The Sahara Conference of the 2023 BAL season is played from 11 March to 21 March 2023 and will be played in the Dakar Arena in Dakar, Senegal for a second straight season in a row. In a group of six teams, all team played each other one time. The top four teams in the standings advance to the 2023 BAL Playoffs.

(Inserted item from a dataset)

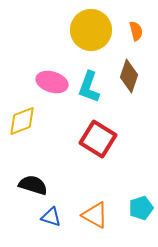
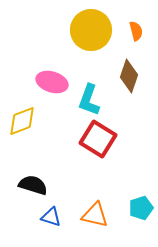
cyan L-shape: moved 13 px down
orange triangle: rotated 16 degrees counterclockwise
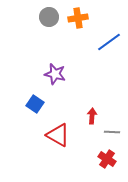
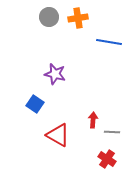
blue line: rotated 45 degrees clockwise
red arrow: moved 1 px right, 4 px down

REG were the defending Sahara Conference champions, having won the 2022 Conference.

Standings

Games

11 March 
ABC Fighters won the opening day match-up with hosts AS Douanes, behind Abdoulaye Harouna who made his team debut with 25 points. It was the second consecutive year that a Senegalese club lost the home opener in Dakar, after DUC lost in the 2022 season opener.

12 March 
US Monastir opened their 2023 season with a win, while they gave up 21 turnovers against Stade Malien. Souleymane Berthe, the 22-year old starting forward of Stade Malien, scored 34 points in his BAL debut.

14 March 
Stade Malien won their first-ever BAL game behind Aliou Diarra, who had 23 points, 14 rebounds and 5 blocks against the Falcons. Kwara Falcons' 17-year old Modou Fall Thiam impressed by scoring 11 points off the bench.
The Rwandan champions REG had no trouble with AS Douanes and became the first team to clinch their spot in the 2023 BAL Playoffs.

15 March

17 March 
ABC Fighters stunned the favoured defending champions Monastir, behind a game-high 33 points from Abdoulaye Harouna. They ended Monastir's 5-game winning streak lasting from March 2022.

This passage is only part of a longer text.